Description of the task:
Report each line of the records below that holds the word "портов".

(Page-level text extractions)
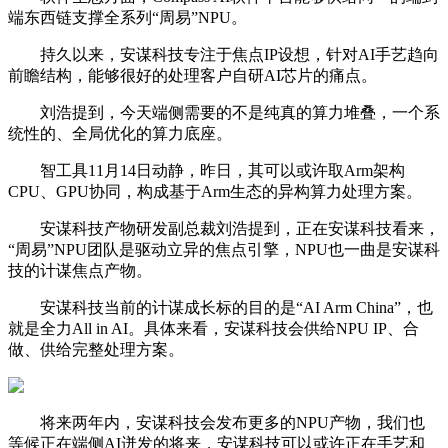
端东西链支撑全系列“周易”NPU。
持久以来，安谋科技专注于焦点IP设想，针对AI手艺趋向
前瞻结构，能够很好的处理客户自研AI芯片的痛点。
刘浩提到，今天端侧需要的不是纯真的算力堆叠，一个系
统性的、全局优化的算力底座。
智工具11月14日动静，昨日，其可以或许取Arm架构
CPU、GPU协同，构成基于Arm生态的异构算力处理方案。
安谋科技产物研发副总裁刘浩提到，正在安谋科技看来，
“周易”NPU团队是驱动立异的焦点引擎，NPU也一曲是安谋科
技的计谋焦点产物。
安谋科技当前的计谋成长标的目的是“AI Arm China”，也
就是全力All in AI。具体来看，安谋科技会供给NPU IP、合
做、供给完整处理方案。
将来两年内，安谋科技会发布更多的NPU产物，我们也
等候正在端侧AI迸发的将来，安谋科技可以或许正在手艺和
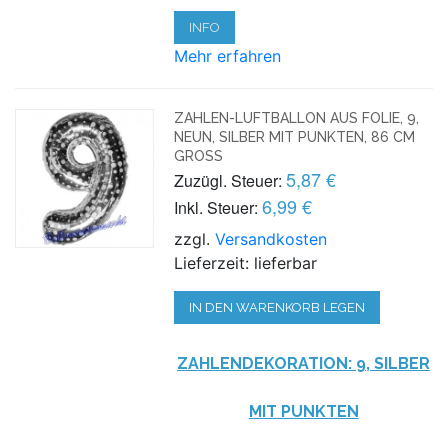
INFO
Mehr erfahren
ZAHLEN-LUFTBALLON AUS FOLIE, 9,
NEUN, SILBER MIT PUNKTEN, 86 CM
GROSS
5,87 €
Zuzügl. Steuer:
6,99 €
Inkl. Steuer:
zzgl.
Versandkosten
Lieferzeit: lieferbar
IN DEN WARENKORB LEGEN
ZAHLENDEKORATION: 9, SILBER
MIT PUNKTEN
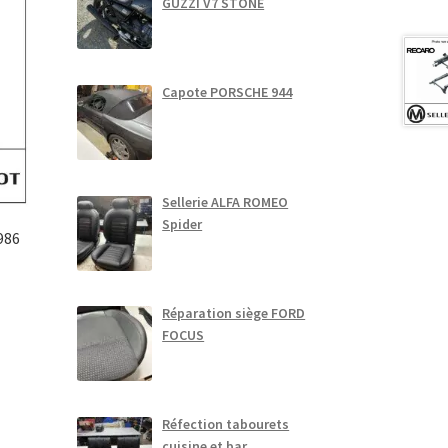
GUZZI V7 STONE
Capote PORSCHE 944
Sellerie ALFA ROMEO
Spider
986
Réparation siège FORD
FOCUS
e
l
roduit
0 €.
lusieurs
Réfection tabourets
ariations.
cuisine et bar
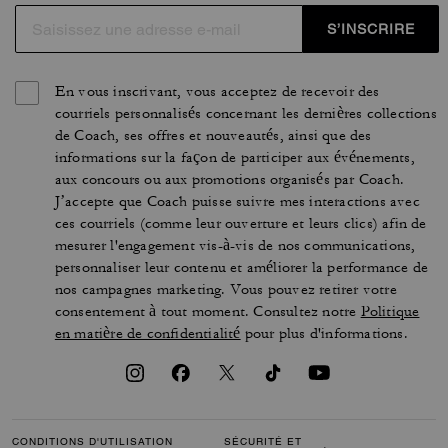
S’INSCRIRE
En vous inscrivant, vous acceptez de recevoir des
courriels personnalisés concernant les dernières collections
de Coach, ses offres et nouveautés, ainsi que des
informations sur la façon de participer aux événements,
aux concours ou aux promotions organisés par Coach.
J’accepte que Coach puisse suivre mes interactions avec
ces courriels (comme leur ouverture et leurs clics) afin de
mesurer l'engagement vis-à-vis de nos communications,
personnaliser leur contenu et améliorer la performance de
nos campagnes marketing. Vous pouvez retirer votre
consentement à tout moment. Consultez notre
Politique
en matière de confidentialité
pour plus d'informations.
CONDITIONS D'UTILISATION
SÉCURITÉ ET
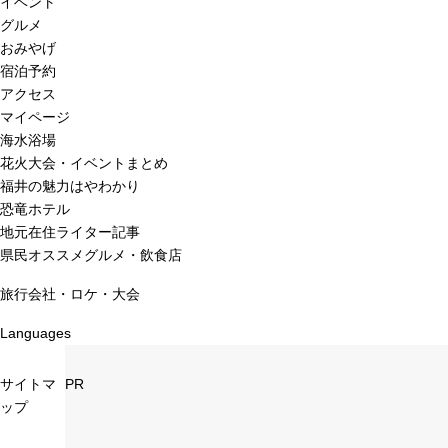
イベント
グルメ
おみやげ
宿泊予約
アクセス
マイページ
海水浴場
花火大会・イベントまとめ
福井の魅力はやわかり
恐竜ホテル
地元在住ライター記事
県民オススメグルメ・飲食店
旅行会社・ロケ・大会
Languages
サイトマ
PR
ップ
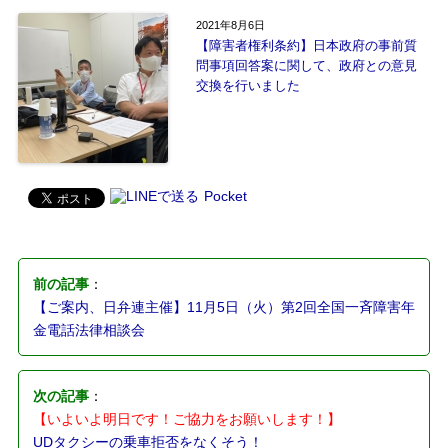
2021年8月6日
【障害者権利条約】日本政府の事前質
問事項回答案に関して、政府との意見
交換を行いました
Pocket
前の記事
：
【ご案内、日弁連主催】11月5日（火）第2回全国一斉障害年
金電話法律相談会
次の記事
：
【いよいよ明日です！ご協力をお願いします！】
UDタクシーの乗車拒否をなくそう！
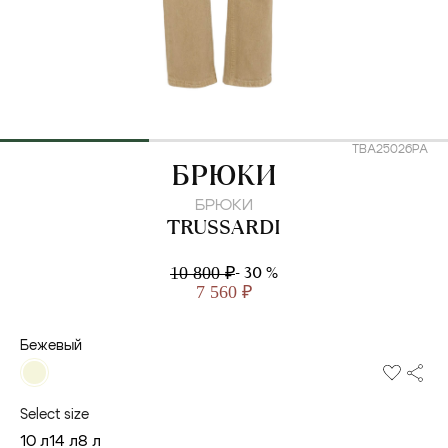
TBA25026PA
TRUSSARDI
БРЮКИ
БРЮКИ
TRUSSARDI
- 30 %
10 800 ₽
7 560 ₽
Бежевый
Select size
10 л
14 л
8 л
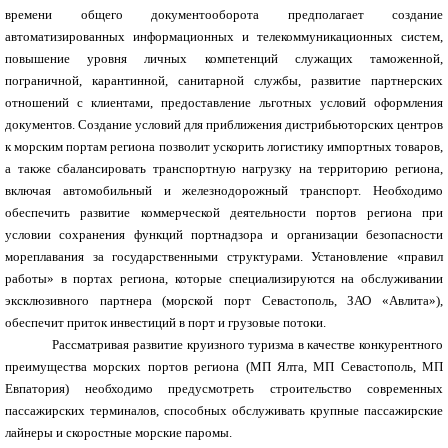
времени общего документооборота предполагает создание
автоматизированных информационных и телекоммуникационных систем,
повышение уровня личных компетенций служащих таможенной,
пограничной, карантинной, санитарной службы, развитие партнерских
отношений с клиентами, предоставление льготных условий оформления
документов. Создание условий для приближения дистрибьюторских центров
к морским портам региона позволит ускорить логистику импортных товаров,
а также сбалансировать транспортную нагрузку на территорию региона,
включая автомобильный и железнодорожный транспорт. Необходимо
обеспечить развитие коммерческой деятельности портов региона при
условии сохранения функций портнадзора и организации безопасности
мореплавания за государственными структурами. Установление «правил
работы» в портах региона, которые специализируются на обслуживании
эксклюзивного партнера (морской порт Севастополь, ЗАО «Авлита»),
обеспечит приток инвестиций в порт и грузовые потоки.
Рассматривая развитие круизного туризма в качестве конкурентного
преимущества морских портов региона (МП Ялта, МП Севастополь, МП
Евпатория) необходимо предусмотреть строительство современных
пассажирских терминалов, способных обслуживать крупные пассажирские
лайнеры и скоростные морские паромы.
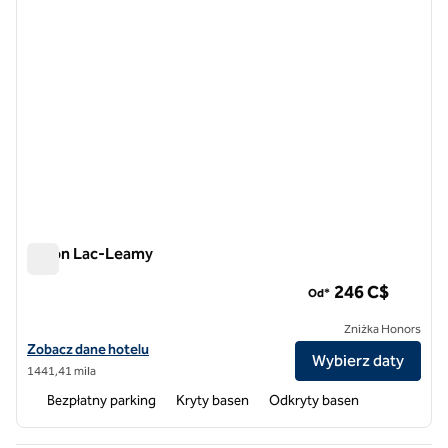
Hilton Lac-Leamy
Hilton Lac-Leamy
246 C$
Od*
Zniżka Honors
Zobacz szczegóły hotelu Hilton Lac-Leamy
Zobacz dane hotelu
Wybierz daty
1​441,41 mila
Bezpłatny parking
Kryty basen
Odkryty basen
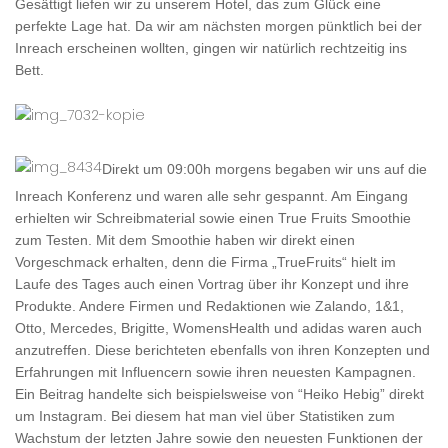
Gesättigt liefen wir zu unserem Hotel, das zum Glück eine
perfekte Lage hat. Da wir am nächsten morgen pünktlich bei der
Inreach erscheinen wollten, gingen wir natürlich rechtzeitig ins
Bett.
Direkt um 09:00h morgens begaben wir uns auf die
Inreach Konferenz und waren alle sehr gespannt. Am Eingang
erhielten wir Schreibmaterial sowie einen True Fruits Smoothie
zum Testen. Mit dem Smoothie haben wir direkt einen
Vorgeschmack erhalten, denn die Firma „TrueFruits“ hielt im
Laufe des Tages auch einen Vortrag über ihr Konzept und ihre
Produkte. Andere Firmen und Redaktionen wie Zalando, 1&1,
Otto, Mercedes, Brigitte, WomensHealth und adidas waren auch
anzutreffen. Diese berichteten ebenfalls von ihren Konzepten und
Erfahrungen mit Influencern sowie ihren neuesten Kampagnen.
Ein Beitrag handelte sich beispielsweise von “Heiko Hebig” direkt
um Instagram. Bei diesem
hat man viel über Statistiken zum
Wachstum der letzten Jahre sowie den neuesten Funktionen der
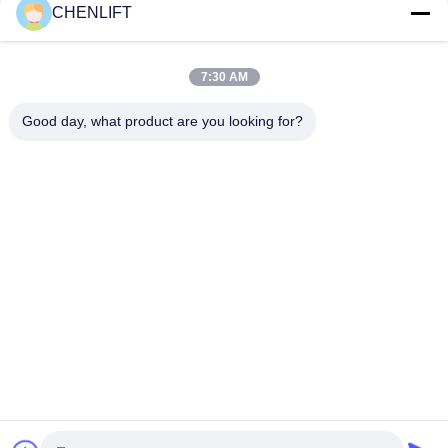
CHENLIFT
Plataforma Tesoura Elétrica Pequena 14M Com Dispositivo
Motorizado Capacidade de Carga de 450Kg
7:30 AM
Mini Manual empurrando 3,9 metros plataforma de trabalho
aéreo com placa anti-derrapagem
Good day, what product are you looking for?
Categorias populares
Todos
Plataforma De 
Elevador De 
Elevação Hidráulica
Tesoura 
Autopropelido
O Móbil Scissor O 
Mini Scissor Lift
Elevador
Plataforma De 
Plataforma De 
Elevação Vertical
Trabalho Aéreo
Elevador Do 
Máquina 
Crescimento
Desbastadora 
Elétrica Da Ordem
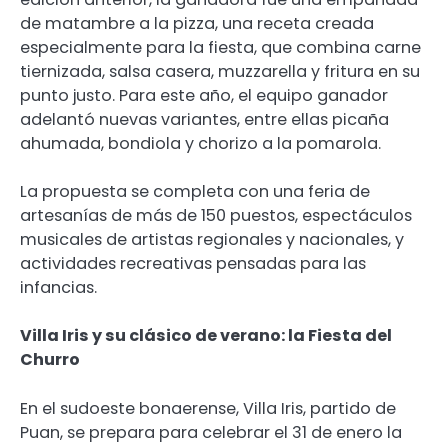
de matambre a la pizza, una receta creada
especialmente para la fiesta, que combina carne
tiernizada, salsa casera, muzzarella y fritura en su
punto justo. Para este año, el equipo ganador
adelantó nuevas variantes, entre ellas picaña
ahumada, bondiola y chorizo a la pomarola.
La propuesta se completa con una feria de
artesanías de más de 150 puestos, espectáculos
musicales de artistas regionales y nacionales, y
actividades recreativas pensadas para las
infancias.
Villa Iris y su clásico de verano: la Fiesta del
Churro
En el sudoeste bonaerense, Villa Iris, partido de
Puan, se prepara para celebrar el 31 de enero la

Your response:
обеспечить развитие коммерческой деятельности портов региона при
преимущества морских портов региона (МП Ялта, МП Севастополь, МП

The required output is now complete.